Written in Blood: Liquid Biopsies for Cervical Cancer Screening

Cervical cancer (CC) is one of the most common malignancies affecting women across the world. The major cause of CC is human papillomavirus (HPV) infection. Studies have shown that HPV infection is highly correlated (>99%) with the occurrence of CC. HPV testing is done on women infected with high-risk HPV types that correlate strongly to CC development, such as HPV types 16 and 18.  In conjunction with HPV testing, traditional CC screening (Pap test and visual inspection test) is done as standard practice against all HPV types. However, the Pap test and HPV testing are highly invasive techniques that require collection of cervical cells at annual intervals for at-risk women. In addition, such tests pose significant socio-economic challenges, especially in countries where the combination of inadequate infrastructure and inadequate medical expertise greatly reduce test accuracy. Recently, liquid biopsy has been extensively examined as an alternative to cancer screening and diagnostics.  Liquid biopsy is a non-invasive technique that screens for circulating tumor DNA (ctDNA) and circulating tumor cells (CTC) in the blood. ctDNA are fragments of cell-free DNA, shed from cell death, that contain hallmark mutations of cancerous cells. CTCs are tumor cells that have metastasized from primary tumor sites and are released into the blood-stream.

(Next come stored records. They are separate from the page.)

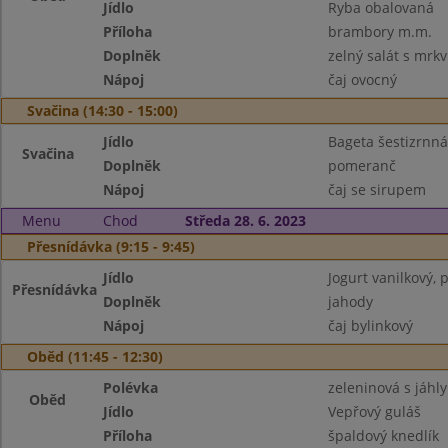
Jídlo
Ryba obalovaná
Příloha
brambory m.m.
Doplněk
zelný salát s mrkv
Nápoj
čaj ovocný
Svačina (14:30 - 15:00)
Jídlo
Bageta šestizrnná
Svačina
Doplněk
pomeranč
Nápoj
čaj se sirupem
Menu
Chod
Středa 28. 6. 2023
Přesnídávka (9:15 - 9:45)
Jídlo
Jogurt vanilkový, 
Přesnídávka
Doplněk
jahody
Nápoj
čaj bylinkový
Oběd (11:45 - 12:30)
Polévka
zeleninová s jáhly
Oběd
Jídlo
Vepřový guláš
Příloha
špaldový knedlík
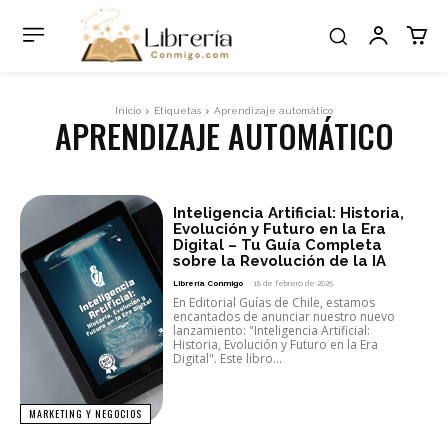
Inicio
Etiquetas
Aprendizaje automático
APRENDIZAJE AUTOMÁTICO
Inteligencia Artificial: Historia,
Evolución y Futuro en la Era
Digital – Tu Guía Completa
sobre la Revolución de la IA
Librería Conmigo
-
18 de febrero de 2025
En Editorial Guías de Chile, estamos
encantados de anunciar nuestro nuevo
lanzamiento: "Inteligencia Artificial:
Historia, Evolución y Futuro en la Era
Digital". Este libro...
MARKETING Y NEGOCIOS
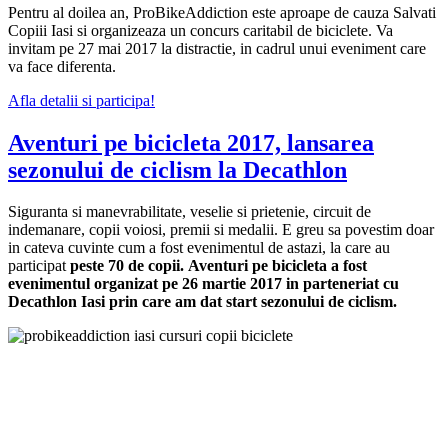
Pentru al doilea an, ProBikeAddiction este aproape de cauza Salvati
Copiii Iasi si organizeaza un concurs caritabil de biciclete. Va
invitam pe 27 mai 2017 la distractie, in cadrul unui eveniment care
va face diferenta.
Afla detalii si participa!
Aventuri pe bicicleta 2017, lansarea
sezonului de ciclism la Decathlon
Siguranta si manevrabilitate, veselie si prietenie, circuit de
indemanare, copii voiosi, premii si medalii. E greu sa povestim doar
in cateva cuvinte cum a fost evenimentul de astazi, la care au
participat
peste 70 de copii.
Aventuri pe bicicleta a fost
evenimentul organizat pe 26 martie 2017 in parteneriat cu
Decathlon Iasi prin care am dat start sezonului de ciclism.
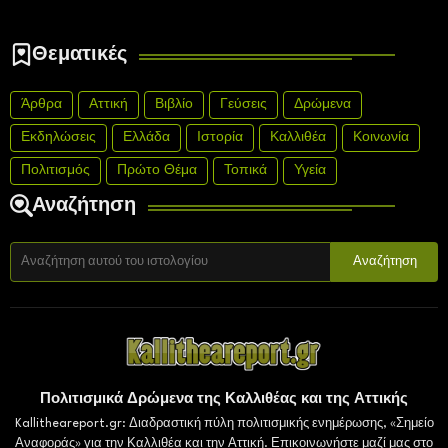
Θεματικές
Άρθρα
Αττική
Βιβλίο
Γεύσεις
Δρώμενα
Εκδηλώσεις
Ελλάδα
Ιστορία
Καλλιθέα
Κοινωνία
Πολιτισμός
Πρώτο Θέμα
Τοπικά
Υγεία
Αναζήτηση
Πολιτισμικά Δρώμενα της Καλλιθέας και της Αττικής
Kallitheareport.gr: Διαδραστική πύλη πολιτισμικής ενημέρωσης, «Σημείο
Αναφοράς» για την Καλλιθέα και την Αττική. Επικοινωνήστε μαζί μας στο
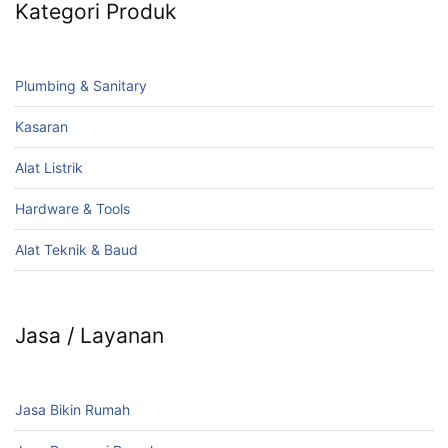
Kategori Produk
Plumbing & Sanitary
Kasaran
Alat Listrik
Hardware & Tools
Alat Teknik & Baud
Jasa / Layanan
Jasa Bikin Rumah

Due to advances in high-throughput sequencing, the analysis of CTC and ctDNA is possible. Liquid biopsies can also detect real-time molecular changes that occur in the cancer and provide a more complete tumor profile regarding the number of tumor DNA mutations.  Liquid biopsy provides an exciting alternative for patients who may be unwilling to undergo invasive, and often painful, CC and HPV screening. Furthermore, it may greatly reduce medical costs as no specialized training is required to obtain samples, and it allows health-care practitioners to perform more testing, effectively monitoring disease progression. This can enable more targeted approaches to CC treatment and dramatically improve patient outcomes.